First, we aggregate incentives by sector and compare each sector’s market share against other chains and L2 ecosystems to measure the effectiveness of LTIPP more broadly. Before diving into LTIPP at the protocol level, we want to illustrate the impact of LTIPP on Arbitrum’s market share of important categories. We also review LTIPP’s impact on sequencer revenue. For each metric described in the results, we normalize by market share to avoid any distortion from broader market dynamics. For example, in the case of DEXs, we determine the added TVL by multiplying the increase in market share by the total DEX TVL, allowing us to quantify the impact of the program independently of overall market fluctuations. This has been done in previous analyses, e.g. here. We calculate Arbitrum’s L2 revenue market share by considering its sequencer fees amongst those of other major L2s (Base, Blast, Linea, Optimism, Polygon Zkevm, Scroll, Zksync Era, Zora). We then compare the change in market share before and during the LTIPP program, and multiply this difference by total fees to get the added revenue, normalized by market share. To assess the impact per dollar spent on incentives, we use the ARB price of $1.13 on June 2nd, 2024, the program’s start date.
Then, we collect protocol level metrics as prescribed by OpenBlock Labs and overlay each phase of ARB claims on charts to illustrate basic visualizations of the impact of incentives on protocol level growth metrics for each protocol. We did not track subsequent ARB distributions for each phase because protocols deployed different strategies for distributing incentives. Following flows for each protocol was not scalable within the time frame of our analysis.
For our analysis, we calculate the 30-day median before LTIPP and the median throughout LTIPP for each protocol level metric. We perform a significance test (Mann-Whitney U-Test) to make sure any observable differences when comparing the period before and during are statistically significant.

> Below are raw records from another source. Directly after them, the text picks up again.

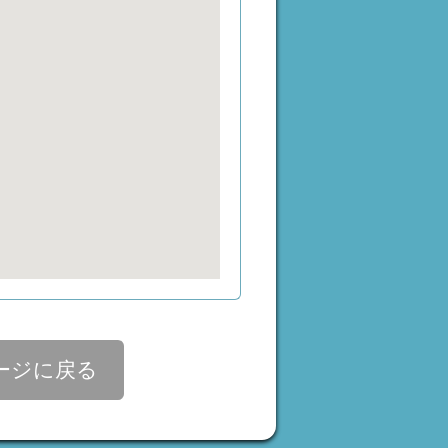
ージに戻る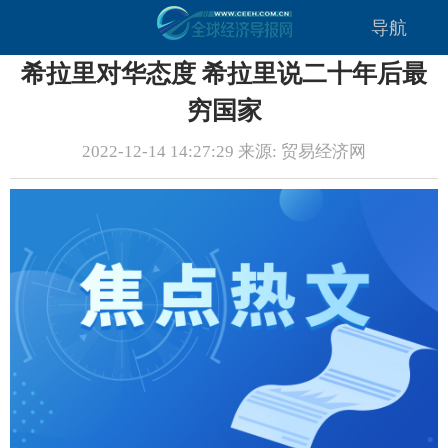
导航
希拉里对华态度 希拉里说二十年后最
穷国家
2022-12-14 14:27:29 来源: 贸易经济网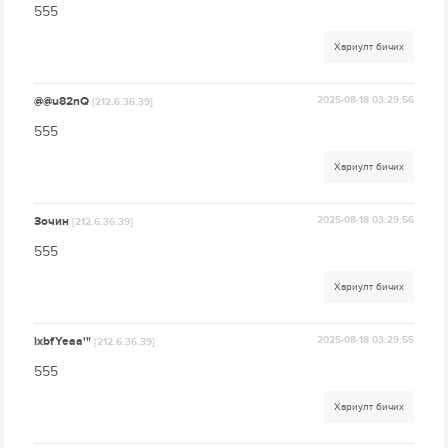
555
Хариулт бичих
@@u82nQ
2025-08-18 03:29:56
[212.6.36.39]
555
Хариулт бичих
Зочин
2025-08-18 03:29:56
[212.6.36.39]
555
Хариулт бичих
lxbfYeaa'"
2025-08-18 03:29:55
[212.6.36.39]
555
Хариулт бичих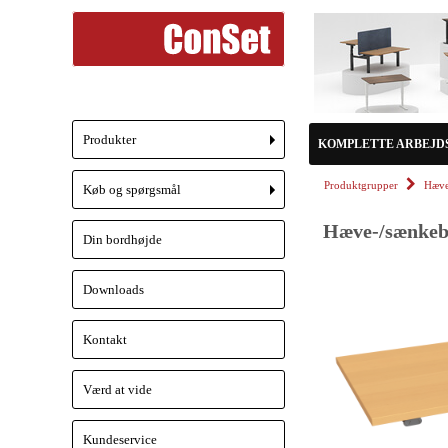
Produkter
KOMPLETTE ARBEJD
+
Produktgrupper
Hæve
Køb og spørgsmål
+
Hæve-/sænkebo
Din bordhøjde
Downloads
Kontakt
Værd at vide
Kundeservice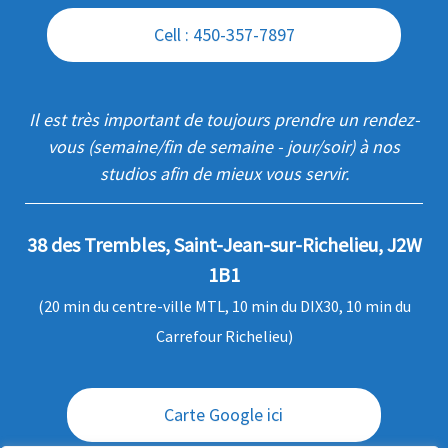
Cell : 450-357-7897
Il est très important de toujours prendre un rendez-
vous (semaine/fin de semaine - jour/soir) à nos
studios afin de mieux vous servir.
38 des Trembles, Saint-Jean-sur-Richelieu, J2W
1B1
(20 min du centre-ville MTL, 10 min du DIX30, 10 min du
Carrefour Richelieu)
Carte Google ici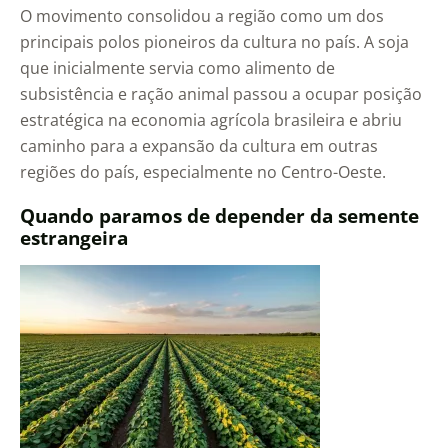
O movimento consolidou a região como um dos
principais polos pioneiros da cultura no país. A soja
que inicialmente servia como alimento de
subsistência e ração animal passou a ocupar posição
estratégica na economia agrícola brasileira e abriu
caminho para a expansão da cultura em outras
regiões do país, especialmente no Centro-Oeste.
Quando paramos de depender da semente
estrangeira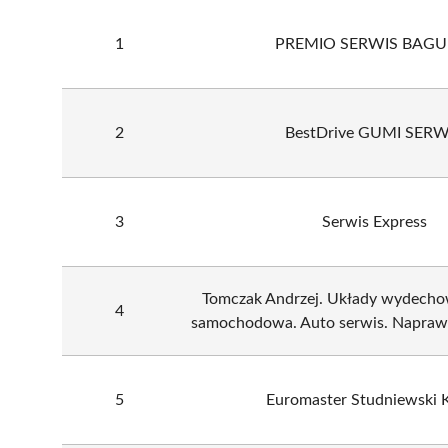
1
PREMIO SERWIS BAG
2
BestDrive GUMI SERW
3
Serwis Express
Tomczak Andrzej. Układy wydech
4
samochodowa. Auto serwis. Napra
5
Euromaster Studniewski K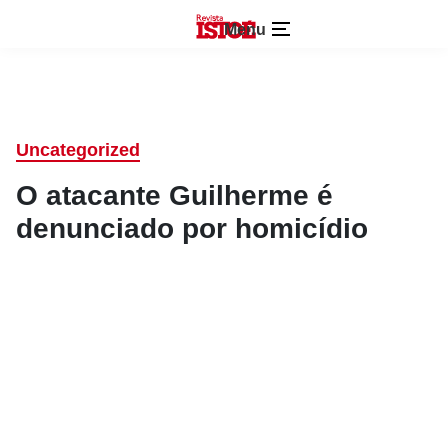
Menu
Uncategorized
O atacante Guilherme é
denunciado por homicídio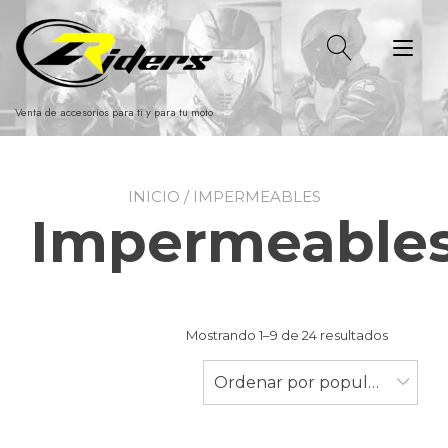
Ir
al
Alt
contenido
nav
Venta de accesorios para ti y para tu moto
INICIO
/ IMPERMEABLES
Impermeable
Ordenad
Mostrando 1–9 de 24 resultados
por
populari
Ordenar por popularidad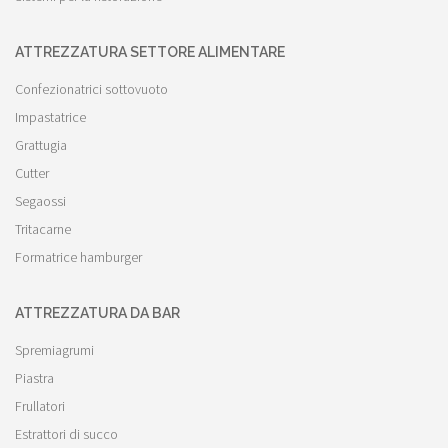
ATTREZZATURA SETTORE ALIMENTARE
Confezionatrici sottovuoto
Impastatrice
Grattugia
Cutter
Segaossi
Tritacarne
Formatrice hamburger
ATTREZZATURA DA BAR
Spremiagrumi
Piastra
Frullatori
Estrattori di succo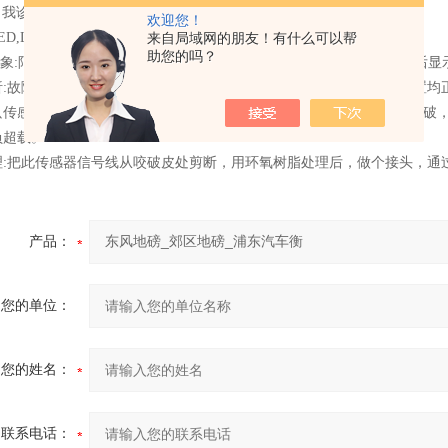
我诊断功能：多种错误信息提示及告警
欢迎您！
D,LCD两种显示模式可选
来自局域网的朋友！有什么可以帮
助您的吗？
现象:阿勒泰地区青河县焦炭厂一台30t电子汽车衡，有时重车开上秤台
析:故障时有时无，估计不是仪表的原因。检查秤台、连接件、限位装置均
只传感器的信号时有时无。经检查确认有一只传感器的信号线被老鼠咬破
负超载。
理:把此传感器信号线从咬破皮处剪断，用环氧树脂处理后，做个接头，通
产品：
您的单位：
您的姓名：
联系电话：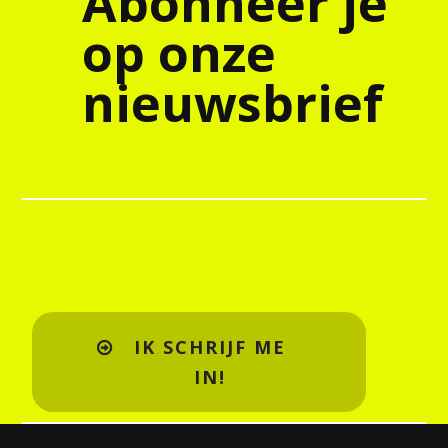
Abonneer je
op onze
nieuwsbrief
IK SCHRIJF ME
IN!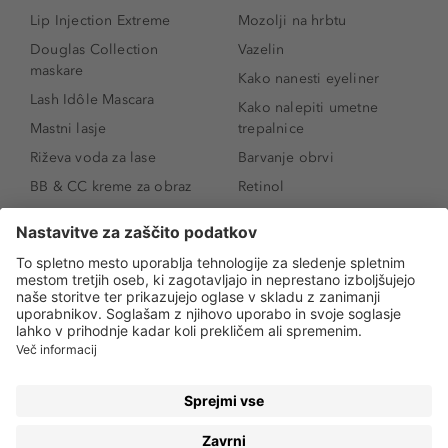
Lip Injection Extreme
Mozolji na hrbtu
Douglas Collection
Vazelin
maskare
Kako nanesti eyeliner
Lash Idôle Mascara
Kako nalepiti umetne
Mastni lasje
trepalnice
Riževa voda za lase
Barvanje obrvi
BB & CC kreme za obraz
Retinol
Age Defense BB Cream
Vitamin E
SPF 30
Kako povečati ustnice
Senčila za oči
Niacinamid
Tekoči puder
Rozacea
Ličenje povešenih vek
Salicilna kislina
Kako povečati oči
Rozacea
Kako določiti odtenek
Salicilna kislina
pudra
Kako skriti temne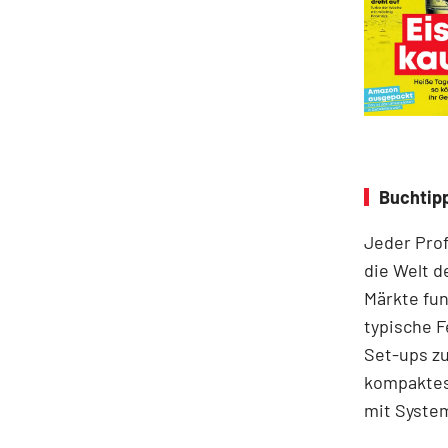
Buchtipp
Jeder Prof
die Welt d
Märkte fun
typische F
Set-ups zu
kompaktes 
mit System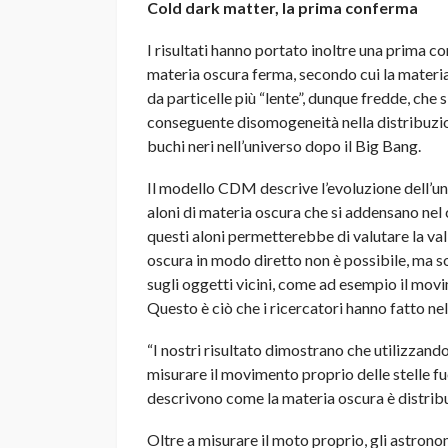
Cold dark matter, la prima conferma
I risultati hanno portato inoltre una prima 
materia oscura ferma, secondo cui la materia
da particelle più “lente”, dunque fredde, ch
conseguente disomogeneità nella distribuzion
buchi neri nell’universo dopo il Big Bang.
Il modello CDM descrive l’evoluzione dell’uni
aloni di materia oscura che si addensano nel 
questi aloni permetterebbe di valutare la va
oscura in modo diretto non è possibile, ma so
sugli oggetti vicini, come ad esempio il movim
Questo è ciò che i ricercatori hanno fatto ne
“I nostri risultato dimostrano che utilizzando
misurare il movimento proprio delle stelle fu
descrivono come la materia oscura è distribui
Oltre a misurare il moto proprio, gli astro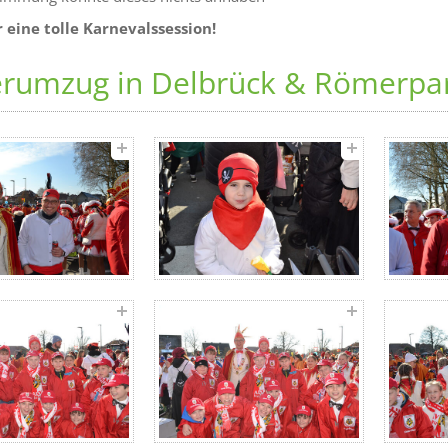
 eine tolle Karnevalssession!
erumzug in Delbrück & Römerpa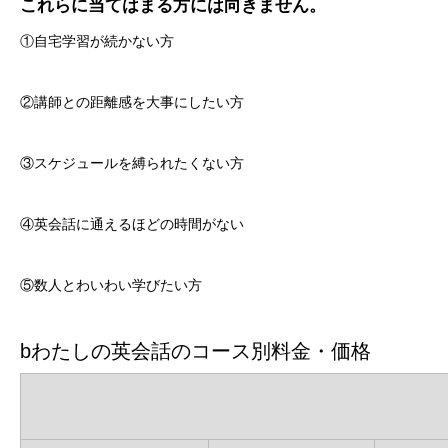
これらに当てはまる方には向きません。
①自宅学習が続かない方
②講師との距離感を大事にしたい方
③スケジュールを縛られたくない方
④英会話に通えるほどの時間がない
⑤数人とわいわい学びたい方
bわたしの英会話のコース別料金・価格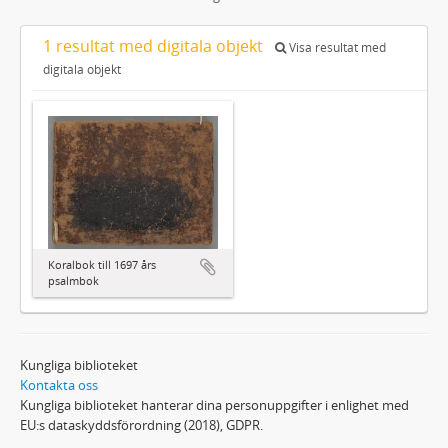
1 resultat med digitala objekt
Visa resultat med
digitala objekt
Koralbok till 1697 års
psalmbok
Kungliga biblioteket
Kontakta oss
Kungliga biblioteket hanterar dina personuppgifter i enlighet med
EU:s dataskyddsförordning (2018), GDPR.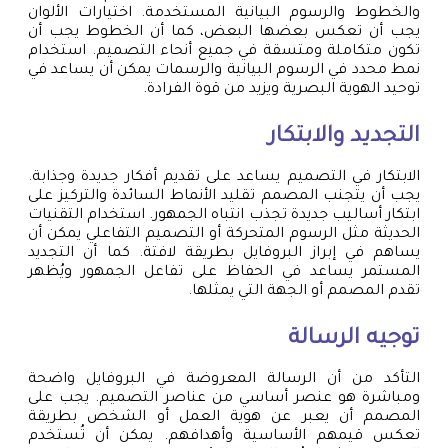
والخطوط والرسوم البيانية المستخدمة. اختيارات الألوان
يجب أن تعكس بعضها البعض، كما أن الخطوط يجب أن
تكون متكاملة ومتسقة في جميع أنحاء التصميم. استخدام
نمط محدد في الرسوم البيانية والرسمات يمكن أن يساعد في
توحيد الهوية البصرية ويزيد من قوة الفرادة.
التجديد والابتكار
الابتكار في التصميم يساعد على تقديم أفكار جديدة وجذابة.
يجب أن يتجنب المصمم تقليد الأنماط السائدة والتركيز على
ابتكار أساليب جديدة تجذب انتباه الجمهور. استخدام التقنيات
الحديثة مثل الرسوم المتحركة أو التصميم التفاعلي يمكن أن
يساهم في إبراز البروفايل بطريقة لافتة. كما أن التجديد
المستمر يساعد في الحفاظ على تفاعل الجمهور ويُظهر
تقدم المصمم أو الجهة التي يمثلها.
توجيه الرسالة
التأكد من أن الرسالة المعروضة في البروفايل واضحة
ومباشرة هو عنصر أساسي من عناصر التصميم. يجب على
المصمم أن يعبر عن هوية العمل أو الشخص بطريقة
تعكس قيمهم الأساسية وأهدافهم. يمكن أن تُستخدم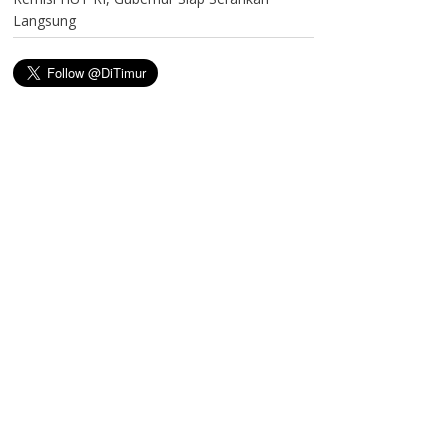
Langsung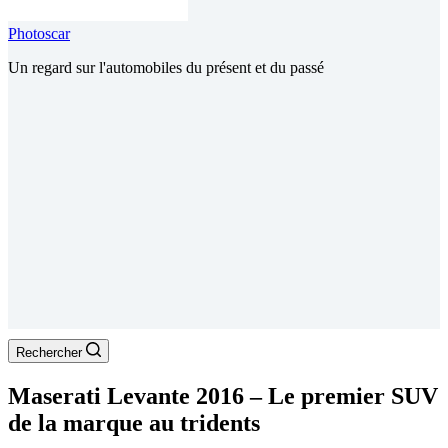
Photoscar
Un regard sur l'automobiles du présent et du passé
Rechercher
Maserati Levante 2016 – Le premier SUV
de la marque au tridents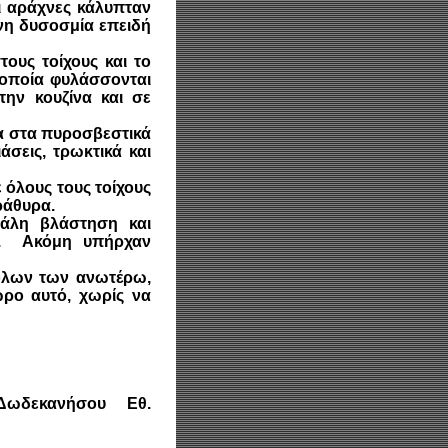
οι αράχνες κάλυπταν
νη δυσοσμία επειδή
υς τοίχους και το
 οποία φυλάσσονται
την κουζίνα και σε
α στα πυροσβεστικά
σεις, τρωκτικά και
 όλους τους τοίχους
αράθυρα.
άλη βλάστηση και
ς. Ακόμη υπήρχαν
όλων των ανωτέρω,
ρο αυτό, χωρίς να
Δωδεκανήσου Εθ.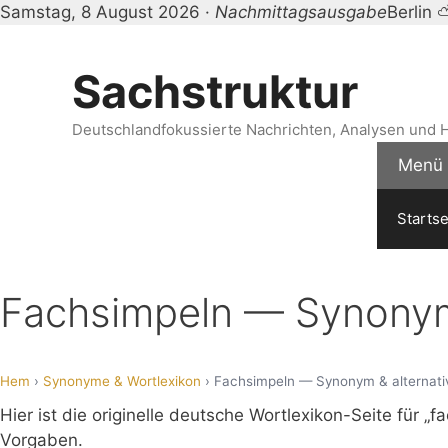
Samstag, 8 August 2026 ·
Nachmittagsausgabe
Berlin
Zum
Inhalt
Sachstruktur
springen
Deutschlandfokussierte Nachrichten, Analysen und H
Menü
Startse
Fachsimpeln — Synonym 
Hem
›
Synonyme & Wortlexikon
› Fachsimpeln — Synonym & alternati
Hier ist die originelle deutsche Wortlexikon-Seite für „
Vorgaben.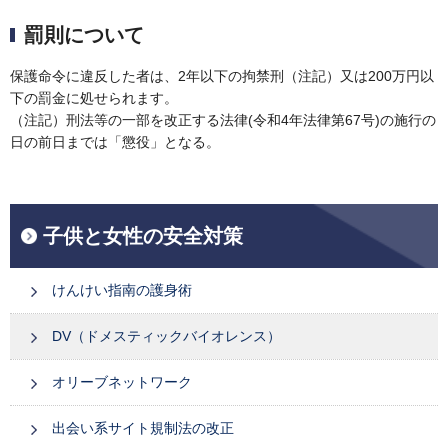
罰則について
保護命令に違反した者は、2年以下の拘禁刑（注記）又は200万円以
下の罰金に処せられます。
（注記）刑法等の一部を改正する法律(令和4年法律第67号)の施行の
日の前日までは「懲役」となる。
子供と女性の安全対策
けんけい指南の護身術
DV（ドメスティックバイオレンス）
オリーブネットワーク
出会い系サイト規制法の改正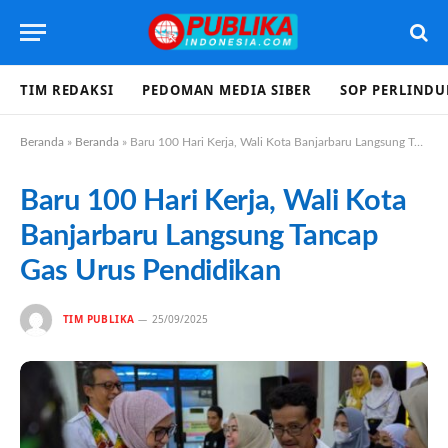
TIM REDAKSI
PEDOMAN MEDIA SIBER
SOP PERLIND
Beranda
»
Beranda
»
Baru 100 Hari Kerja, Wali Kota Banjarbaru Langsung Tancap Gas Urus Pendidikan
Baru 100 Hari Kerja, Wali Kota
Banjarbaru Langsung Tancap
Gas Urus Pendidikan
TIM PUBLIKA
25/09/2025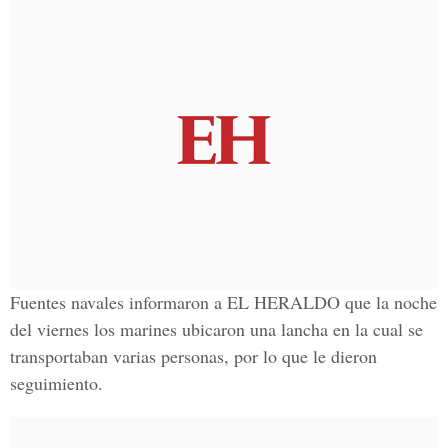
Fuentes navales informaron a EL HERALDO que la noche
del viernes los marines ubicaron una lancha en la cual se
transportaban varias personas, por lo que le dieron
seguimiento.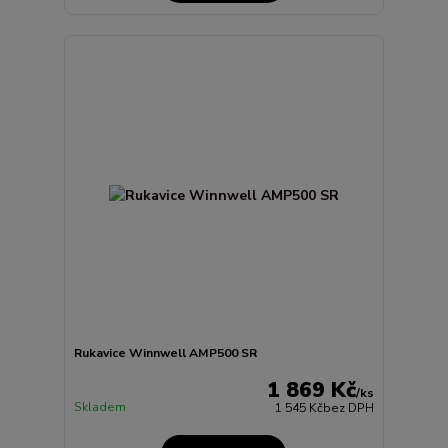
Rukavice Winnwell AMP500 SR
1 869 Kč
/
ks
Skladem
1 545 Kč
bez DPH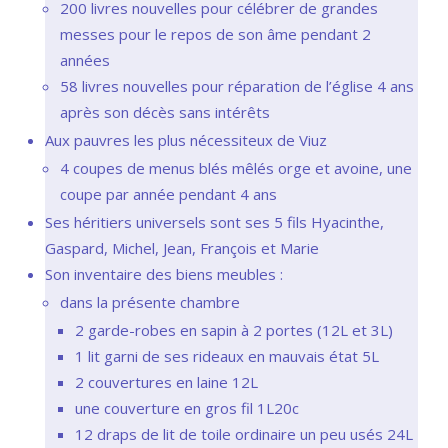
200 livres nouvelles pour célébrer de grandes
messes pour le repos de son âme pendant 2
années
58 livres nouvelles pour réparation de l’église 4 ans
après son décès sans intérêts
Aux pauvres les plus nécessiteux de Viuz
4 coupes de menus blés mêlés orge et avoine, une
coupe par année pendant 4 ans
Ses héritiers universels sont ses 5 fils Hyacinthe,
Gaspard, Michel, Jean, François et Marie
Son inventaire des biens meubles :
dans la présente chambre
2 garde-robes en sapin à 2 portes (12L et 3L)
1 lit garni de ses rideaux en mauvais état 5L
2 couvertures en laine 12L
une couverture en gros fil 1L20c
12 draps de lit de toile ordinaire un peu usés 24L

We then normalized metrics by the log of total ARB claimed. We decided to use claim amounts for a couple of reasons. One, protocols distributed ARB very differently, thus making it more challenging to both scale tracking ARB and apply a consistent methodology for each protocol. And two, normalizing growth by claim amount, we are able to provide a lower bound for how each protocol performed, because if we assume protocols spent all the ARB they were granted, then protocols that did not spend all the ARB would have more effective results. Further analysis, that is able to precisely track the ARB spent, could enhance the findings from this analysis and also detect any misuse of funds (like in previous programs), both of which would be valuable to the DAO.
We take the distribution of protocol metric growth by category and make a boxplot to check for outperformers and underperformers. Then, we can select the protocols that are outliers, in the first and third quartiles (i.e. the bottom 25% and top 75%), and review their bi-weekly updates to observe qualitative factors that contributed to their performance.